National - bilingual - international

Die Diskussion um die Einrichtung von Privatschulen mit einem nationalen Schwerpunkt kochte vor allem im Kontext des Besuchs des türkischen Ministerpräsidenten Tayip Erdogan im Februar 2008 in Deutschland hoch. Ismaü Özkan, Steuerberater und SPD-Stadtverordneter in Friedrichsdorf im Taunus, gehört zu den Befürwortern einer türkischen Schule in Frankfurt. Im ersten Schritt soll eine Grundschule eingerichtet werden, „die sich an Türken richtet, aber für alle offen ist" (FR, 27. 2. 2008). Türkische Privatschulen gibt es bisher in sechs deutschen Städten, alle außerhalb Hessens. Gleichzeitig wird der herkunftssprachlichc Unterricht in öffentlichen Schule immer weiter ausgedünnt. Immer mehr Lehrerinnen und Lehrer für ausländische Kinder im hessischen Schuldienst werden durch Konsulatslehrer ersetzt mit der Folge einer schleichenden Auslagerung aus der Zuständigkeit und Aufsicht der hessischen Schulbehörden. Nationalstaatlich orientierte Schulen gibt es in Frankfurt unter anderem für Japaner, Koreaner und Griechen. Sie richten sich vor allen an „Wirtschaftsnomaden, die sich für zwei oder drei Jahre in Deutschland aufhalten" (ebenda). Mit dem Markenzeichen der Internationalität werben am Bankenstandort Frankfurt auch die Internationale Montessorischule, die Europäische Schule und die Internationale Schule im Stadtteil Sindlingcn. Nicht zu übersehen ist der sprachliche Hegemonismus: Englisch, Französisch, Spanisch und Japanisch sprechen zu können, gilt als Karrieresprungbrett und Ausdruck von Bildung und Weitläufigkeit, Bilingualität mit perfekten Türkisch- oder Arabisch-Kenntnissen als Zeichen von Zerrissenheit und Rückständigkeit. Viola Georgi, Migrationsexpertin an der FU Berlin, nennt das „einen Elite-Bilingualismus".
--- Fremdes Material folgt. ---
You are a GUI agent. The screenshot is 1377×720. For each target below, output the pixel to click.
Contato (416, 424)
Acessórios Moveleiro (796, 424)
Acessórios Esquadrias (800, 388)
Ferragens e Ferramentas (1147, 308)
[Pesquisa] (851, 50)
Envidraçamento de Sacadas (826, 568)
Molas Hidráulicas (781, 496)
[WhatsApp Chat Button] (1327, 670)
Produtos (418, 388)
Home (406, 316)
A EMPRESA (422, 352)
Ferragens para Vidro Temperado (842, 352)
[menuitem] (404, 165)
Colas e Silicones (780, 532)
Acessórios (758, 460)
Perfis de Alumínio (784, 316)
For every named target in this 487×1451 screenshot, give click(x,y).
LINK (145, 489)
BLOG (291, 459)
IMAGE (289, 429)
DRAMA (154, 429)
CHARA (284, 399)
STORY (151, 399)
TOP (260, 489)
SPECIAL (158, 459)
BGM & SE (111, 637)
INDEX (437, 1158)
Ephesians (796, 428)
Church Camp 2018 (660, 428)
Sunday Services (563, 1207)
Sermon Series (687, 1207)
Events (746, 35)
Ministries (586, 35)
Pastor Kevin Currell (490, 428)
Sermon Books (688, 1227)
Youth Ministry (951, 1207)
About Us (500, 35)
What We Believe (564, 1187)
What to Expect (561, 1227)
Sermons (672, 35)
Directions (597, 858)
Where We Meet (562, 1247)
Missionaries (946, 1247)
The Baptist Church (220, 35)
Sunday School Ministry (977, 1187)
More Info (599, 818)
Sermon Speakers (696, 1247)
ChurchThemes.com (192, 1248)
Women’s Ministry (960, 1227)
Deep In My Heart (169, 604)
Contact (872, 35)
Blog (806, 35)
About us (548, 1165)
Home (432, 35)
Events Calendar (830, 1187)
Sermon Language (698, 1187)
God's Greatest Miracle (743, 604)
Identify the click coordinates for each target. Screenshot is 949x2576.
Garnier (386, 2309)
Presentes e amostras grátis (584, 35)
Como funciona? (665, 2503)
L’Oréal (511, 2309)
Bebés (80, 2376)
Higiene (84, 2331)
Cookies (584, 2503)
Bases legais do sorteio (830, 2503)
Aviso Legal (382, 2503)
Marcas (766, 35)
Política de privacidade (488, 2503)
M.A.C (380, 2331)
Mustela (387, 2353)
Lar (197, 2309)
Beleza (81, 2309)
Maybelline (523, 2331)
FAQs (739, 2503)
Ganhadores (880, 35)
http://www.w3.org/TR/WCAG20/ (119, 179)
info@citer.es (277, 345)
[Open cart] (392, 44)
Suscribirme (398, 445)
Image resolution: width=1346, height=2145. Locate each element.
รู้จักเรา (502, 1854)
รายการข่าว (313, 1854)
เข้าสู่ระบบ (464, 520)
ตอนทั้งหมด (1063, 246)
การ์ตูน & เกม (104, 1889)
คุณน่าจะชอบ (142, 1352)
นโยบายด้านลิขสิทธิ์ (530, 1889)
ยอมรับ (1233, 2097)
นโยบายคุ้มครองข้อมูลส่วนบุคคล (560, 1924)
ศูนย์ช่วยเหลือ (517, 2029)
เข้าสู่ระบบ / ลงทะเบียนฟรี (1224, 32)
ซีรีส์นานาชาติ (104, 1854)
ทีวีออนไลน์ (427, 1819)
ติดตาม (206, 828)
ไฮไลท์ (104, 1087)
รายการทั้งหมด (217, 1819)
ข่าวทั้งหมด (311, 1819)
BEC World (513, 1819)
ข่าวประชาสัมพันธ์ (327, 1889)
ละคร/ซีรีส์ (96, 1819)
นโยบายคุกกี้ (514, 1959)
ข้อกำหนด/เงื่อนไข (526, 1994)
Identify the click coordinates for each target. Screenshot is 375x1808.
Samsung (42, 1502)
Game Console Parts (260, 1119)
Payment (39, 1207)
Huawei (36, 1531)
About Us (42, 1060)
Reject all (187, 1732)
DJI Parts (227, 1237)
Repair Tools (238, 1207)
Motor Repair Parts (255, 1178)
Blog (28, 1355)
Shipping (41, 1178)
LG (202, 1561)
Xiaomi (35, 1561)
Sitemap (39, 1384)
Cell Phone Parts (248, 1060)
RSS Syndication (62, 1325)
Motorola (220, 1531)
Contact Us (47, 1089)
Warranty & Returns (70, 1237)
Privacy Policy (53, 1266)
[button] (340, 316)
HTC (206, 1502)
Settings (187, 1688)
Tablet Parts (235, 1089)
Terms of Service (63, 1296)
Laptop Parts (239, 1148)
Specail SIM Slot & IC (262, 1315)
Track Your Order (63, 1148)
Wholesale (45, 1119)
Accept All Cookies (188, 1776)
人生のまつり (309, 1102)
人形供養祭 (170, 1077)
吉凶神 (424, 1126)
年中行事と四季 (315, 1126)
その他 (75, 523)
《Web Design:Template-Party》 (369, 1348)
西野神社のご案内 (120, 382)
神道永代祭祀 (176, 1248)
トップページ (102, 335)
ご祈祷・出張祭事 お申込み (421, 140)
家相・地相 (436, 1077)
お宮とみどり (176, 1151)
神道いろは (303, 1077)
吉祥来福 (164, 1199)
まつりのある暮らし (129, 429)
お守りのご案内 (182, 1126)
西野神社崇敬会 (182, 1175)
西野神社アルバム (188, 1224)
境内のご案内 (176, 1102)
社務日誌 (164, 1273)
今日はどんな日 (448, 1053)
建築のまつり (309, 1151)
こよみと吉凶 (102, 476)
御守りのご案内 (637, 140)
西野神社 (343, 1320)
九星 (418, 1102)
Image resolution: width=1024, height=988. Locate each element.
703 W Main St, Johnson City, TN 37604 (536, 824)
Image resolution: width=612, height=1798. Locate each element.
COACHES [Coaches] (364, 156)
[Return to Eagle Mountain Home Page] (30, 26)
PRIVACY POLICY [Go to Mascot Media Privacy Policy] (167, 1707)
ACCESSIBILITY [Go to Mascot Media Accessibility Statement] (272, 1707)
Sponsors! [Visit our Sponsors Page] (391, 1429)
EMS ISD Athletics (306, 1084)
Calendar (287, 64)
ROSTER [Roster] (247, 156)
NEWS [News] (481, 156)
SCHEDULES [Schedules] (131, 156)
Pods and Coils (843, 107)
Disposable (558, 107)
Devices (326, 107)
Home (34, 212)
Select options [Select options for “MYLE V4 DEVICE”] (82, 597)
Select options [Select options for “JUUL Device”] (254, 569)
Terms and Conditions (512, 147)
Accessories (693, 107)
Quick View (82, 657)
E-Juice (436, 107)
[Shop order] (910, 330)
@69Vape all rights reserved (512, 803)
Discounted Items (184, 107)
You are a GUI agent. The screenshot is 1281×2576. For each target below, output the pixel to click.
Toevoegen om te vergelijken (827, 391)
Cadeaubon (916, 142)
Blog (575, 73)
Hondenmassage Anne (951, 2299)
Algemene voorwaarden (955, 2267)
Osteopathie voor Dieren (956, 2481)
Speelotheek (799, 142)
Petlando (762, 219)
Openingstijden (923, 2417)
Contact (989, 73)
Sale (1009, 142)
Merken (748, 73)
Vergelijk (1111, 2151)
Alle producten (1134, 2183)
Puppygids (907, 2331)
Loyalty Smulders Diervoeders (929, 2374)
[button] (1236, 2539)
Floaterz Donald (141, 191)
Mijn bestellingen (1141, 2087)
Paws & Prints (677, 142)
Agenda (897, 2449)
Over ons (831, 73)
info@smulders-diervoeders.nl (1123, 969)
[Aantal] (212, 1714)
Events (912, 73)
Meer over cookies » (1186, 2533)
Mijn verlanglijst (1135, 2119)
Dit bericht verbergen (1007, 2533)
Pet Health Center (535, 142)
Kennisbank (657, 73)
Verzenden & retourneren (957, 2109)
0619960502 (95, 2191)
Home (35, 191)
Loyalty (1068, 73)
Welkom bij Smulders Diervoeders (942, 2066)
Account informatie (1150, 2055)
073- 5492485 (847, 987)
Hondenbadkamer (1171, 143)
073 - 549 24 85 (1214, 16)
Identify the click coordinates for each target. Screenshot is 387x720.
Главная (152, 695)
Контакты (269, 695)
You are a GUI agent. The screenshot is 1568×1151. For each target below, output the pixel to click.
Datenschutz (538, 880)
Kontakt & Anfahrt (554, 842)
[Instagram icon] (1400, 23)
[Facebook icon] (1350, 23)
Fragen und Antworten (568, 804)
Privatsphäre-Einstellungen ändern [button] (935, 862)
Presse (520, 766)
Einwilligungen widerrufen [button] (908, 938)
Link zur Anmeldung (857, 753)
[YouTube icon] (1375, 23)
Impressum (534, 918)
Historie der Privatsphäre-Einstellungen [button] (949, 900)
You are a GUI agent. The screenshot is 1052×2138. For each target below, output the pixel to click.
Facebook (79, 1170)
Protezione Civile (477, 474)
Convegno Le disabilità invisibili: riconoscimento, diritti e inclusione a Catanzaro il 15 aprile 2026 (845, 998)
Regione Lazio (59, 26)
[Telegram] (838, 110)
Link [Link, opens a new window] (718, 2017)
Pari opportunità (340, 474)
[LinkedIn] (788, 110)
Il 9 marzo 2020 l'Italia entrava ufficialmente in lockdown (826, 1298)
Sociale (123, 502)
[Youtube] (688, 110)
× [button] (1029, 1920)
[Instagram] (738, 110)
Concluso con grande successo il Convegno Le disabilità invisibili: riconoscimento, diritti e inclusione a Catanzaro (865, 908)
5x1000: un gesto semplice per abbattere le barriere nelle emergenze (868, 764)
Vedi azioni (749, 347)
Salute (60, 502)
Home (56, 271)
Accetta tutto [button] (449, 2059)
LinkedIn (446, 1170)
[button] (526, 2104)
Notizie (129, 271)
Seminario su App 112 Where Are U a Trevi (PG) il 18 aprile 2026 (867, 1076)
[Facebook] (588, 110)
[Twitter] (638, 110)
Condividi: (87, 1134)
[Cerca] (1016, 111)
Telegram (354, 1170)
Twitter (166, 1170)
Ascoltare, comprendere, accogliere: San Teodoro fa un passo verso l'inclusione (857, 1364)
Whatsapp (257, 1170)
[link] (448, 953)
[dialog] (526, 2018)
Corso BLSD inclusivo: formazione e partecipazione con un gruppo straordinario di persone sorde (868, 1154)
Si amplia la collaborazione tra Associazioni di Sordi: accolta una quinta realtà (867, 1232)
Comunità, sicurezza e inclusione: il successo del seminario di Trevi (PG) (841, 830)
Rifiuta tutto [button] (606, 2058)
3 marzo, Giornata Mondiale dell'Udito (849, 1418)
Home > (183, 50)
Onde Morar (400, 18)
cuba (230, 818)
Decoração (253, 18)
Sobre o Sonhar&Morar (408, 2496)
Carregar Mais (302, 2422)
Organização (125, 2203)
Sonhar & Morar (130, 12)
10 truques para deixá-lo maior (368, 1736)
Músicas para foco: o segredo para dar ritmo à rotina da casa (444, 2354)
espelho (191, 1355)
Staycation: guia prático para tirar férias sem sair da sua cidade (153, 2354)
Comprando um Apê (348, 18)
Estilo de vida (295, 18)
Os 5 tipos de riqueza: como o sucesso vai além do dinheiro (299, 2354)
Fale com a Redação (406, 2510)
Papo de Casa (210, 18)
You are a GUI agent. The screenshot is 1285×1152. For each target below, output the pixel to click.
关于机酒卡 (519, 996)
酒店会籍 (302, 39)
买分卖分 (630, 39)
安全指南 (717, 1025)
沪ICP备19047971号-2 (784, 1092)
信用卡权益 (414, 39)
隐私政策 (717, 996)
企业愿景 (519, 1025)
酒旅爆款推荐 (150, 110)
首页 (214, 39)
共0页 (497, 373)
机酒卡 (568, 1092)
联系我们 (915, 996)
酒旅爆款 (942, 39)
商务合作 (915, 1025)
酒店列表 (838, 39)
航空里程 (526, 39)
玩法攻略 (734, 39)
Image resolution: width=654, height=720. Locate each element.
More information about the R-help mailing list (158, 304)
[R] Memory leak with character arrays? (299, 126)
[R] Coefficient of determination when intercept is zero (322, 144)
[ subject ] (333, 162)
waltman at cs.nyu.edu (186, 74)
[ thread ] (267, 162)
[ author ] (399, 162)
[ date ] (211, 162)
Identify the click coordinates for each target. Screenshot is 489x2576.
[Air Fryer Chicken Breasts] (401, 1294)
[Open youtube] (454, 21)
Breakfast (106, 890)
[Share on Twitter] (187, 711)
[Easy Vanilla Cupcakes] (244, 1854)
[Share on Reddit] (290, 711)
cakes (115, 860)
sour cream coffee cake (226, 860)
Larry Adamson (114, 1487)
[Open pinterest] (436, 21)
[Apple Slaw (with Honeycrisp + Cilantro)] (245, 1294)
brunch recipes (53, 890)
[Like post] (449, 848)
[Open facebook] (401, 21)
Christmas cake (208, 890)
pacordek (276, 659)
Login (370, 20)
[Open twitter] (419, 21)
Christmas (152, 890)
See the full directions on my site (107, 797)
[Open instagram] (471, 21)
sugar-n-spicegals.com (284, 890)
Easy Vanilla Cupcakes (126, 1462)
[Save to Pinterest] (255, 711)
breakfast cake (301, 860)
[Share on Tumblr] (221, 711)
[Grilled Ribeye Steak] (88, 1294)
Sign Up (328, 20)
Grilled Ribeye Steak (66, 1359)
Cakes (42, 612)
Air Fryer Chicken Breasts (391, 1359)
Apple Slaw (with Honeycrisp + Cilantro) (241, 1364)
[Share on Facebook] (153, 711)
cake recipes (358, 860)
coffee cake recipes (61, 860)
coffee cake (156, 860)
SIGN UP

Öffentliche Schulen stärken

Der Prozess der sozialen Segregation beginnt inzwischen auch in den Grundschulen, wo - bei aller Trennung der Kinder durch Wohnviertel und Gestattungen zum Besuch einer Grundschule außerhalb der Schulbezirksgrenzen -immer noch ein höheres Maß an gesellschaftlicher Integration und Durchmischung unterschiedlicher sozialer und ethnischer Milieus stattfindet. In Frankfurt eröffneten 2007 und 2008 vier neue private Grundschulen ihre Pforten. In Heidelberg gibt es neben 17 öffentlichen Grundschulen inzwischen fünf in privater Trägerschaft, drei weitere stehen kurz vor der Genehmigung. Hildegard Klenk von der GEW Baden-Württemberg setzt die Forderungen der Bildungsgewerkschaft dagegen: „Es muss im Interesse des Staates liegen, Öffentliche Schulen so zu fördern, dass es uninteressant wird, sein Kind auf eine private Schule zu schicken" (bäw Juni 2008).